For the past two years, I’ve had the good fortune of being a Program Coordinator for a program through the National Endowment for the Arts called The Big Read. This is a grant-funded program where chosen communities present a program to their public based on one great book. The first year we chose Edith Wharton’s beautiful and moving “The Age of Innocence,” and the second year we chose “Great Tales and Poems of Edgar Allan Poe.”
Before I go on, a little about The NEA: (from their website): “The National Endowment for the Arts is a public agency dedicated to supporting excellence in the arts, both new and established; bringing the arts to all Americans; and providing leadership in arts education.”
The Big Read “is a program of the National Endowment for the Arts, designed to restore reading to the center of American culture.

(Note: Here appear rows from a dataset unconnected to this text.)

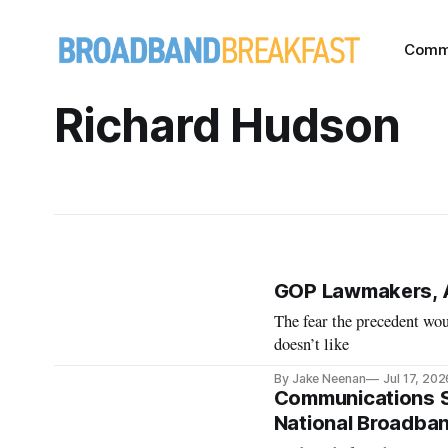
Comm
Richard Hudson
GOP Lawmakers, 
The fear the precedent wou
doesn’t like
By Jake Neenan
Jul 17, 202
Communications Su
National Broadband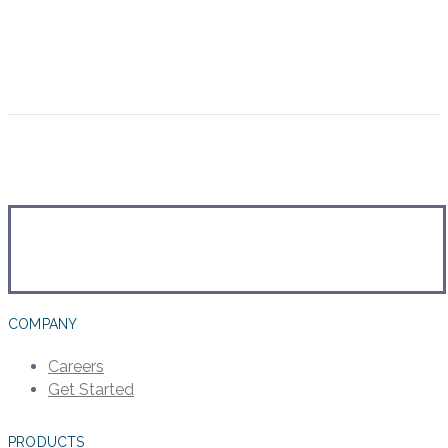
COMPANY
Careers
Get Started
PRODUCTS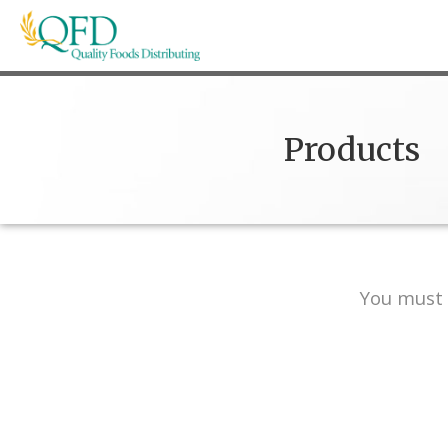
Skip
to
content
Quality Foods Distributing
Bringing natural, organic, and local products t
Products
You must 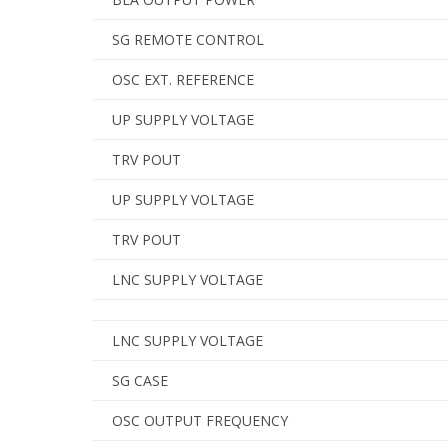
SG REMOTE CONTROL
OSC EXT. REFERENCE
UP SUPPLY VOLTAGE
TRV POUT
UP SUPPLY VOLTAGE
TRV POUT
LNC SUPPLY VOLTAGE
LNC SUPPLY VOLTAGE
SG CASE
OSC OUTPUT FREQUENCY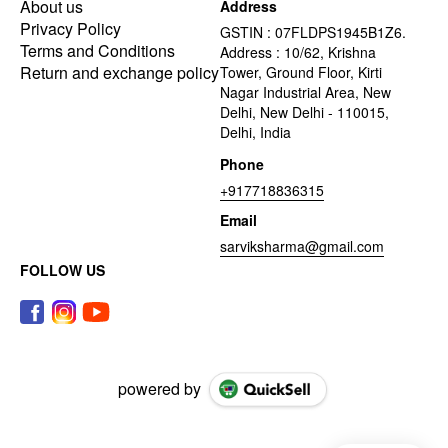
About us
Address
Privacy Policy
GSTIN : 07FLDPS1945B1Z6.
Terms and Conditions
Address : 10/62, Krishna
Return and exchange policy
Tower, Ground Floor, Kirti
Nagar Industrial Area, New
Delhi, New Delhi - 110015,
Delhi, India
Phone
+917718836315
Email
sarviksharma@gmail.com
FOLLOW US
powered by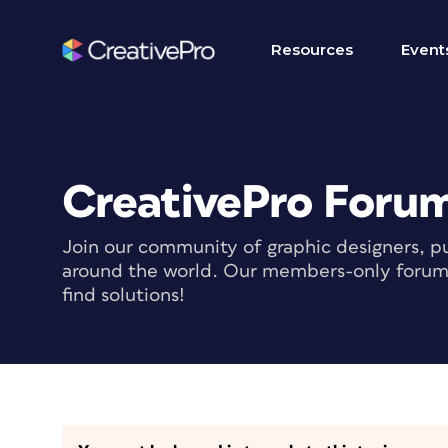
Resources
Event
CreativePro Foru
Join our community of graphic designers, pu
around the world. Our members-only forum i
find solutions!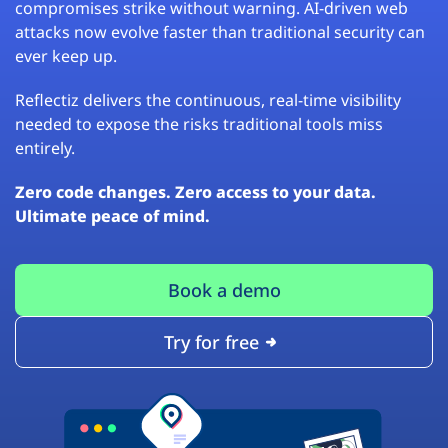
compromises strike without warning. AI-driven web
attacks now evolve faster than traditional security can
ever keep up.
Reflectiz delivers the continuous, real-time visibility
needed to expose the risks traditional tools miss
entirely.
Zero code changes. Zero access to your data.
Ultimate peace of mind.
Book a demo
Try for free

The NEA presents The Big Read in partnership with the Institute of Museum and Library Services and in cooperation with Arts Midwest. The Big Read brings together partners across the country to encourage reading for pleasure and enlightenment.”
We are applying for our third consecutive grant, and this year we have chosen Dashiell Hammett’s “The Maltese Falcon,” a classic crime novel if there ever were one. I’m nearly finished reading it, and the dialogue is pitch perfect for the late 1920’s. The character of Sam Spade is a sarcastic, witty, mouthy tough-guy, and I love him for all his overt masculinity. His voice is a big change from the female narrators that dominate the books I read.
When a community is awarded a grant, they create and coordinate a program with events and activities centering on the book, as well as distribute free copies of the book. During our Poe program last October, our relatively small community distributed over 2,000 free books! That is an astonishing amount of reading going on!
This is why I love this program, and I proudly serve as the Program Coordinator in my community – I don’t do it for the money, but because I believe in the message it sends. Reading is incredibly, monumentally important. It is the crux of free thinking and education, and hell - our future.
Some of my favorite events for our Poe program were our Kick-Off event at a local cemetery chapel, a Mourning Tea, Masquerade Ball, and a POEtry Reading at the college where I teach English. We will hear back about our new application for “The Maltese Falcon” in April. If we are awarded a grant, we’ll start on the program in late July.
I’m sharing some of my pictures from the Tea and the Ball. Enjoy!
My husband and I at the Masquerade Ball. Fancy, huh? :D
The Raven (or a fake Styrofoam bird, whatever.)
My boss’s lovely wife, who I must say had the best costume at the ball.
At the Mourning Tea. I LOVE the candle drippings. So very Poe.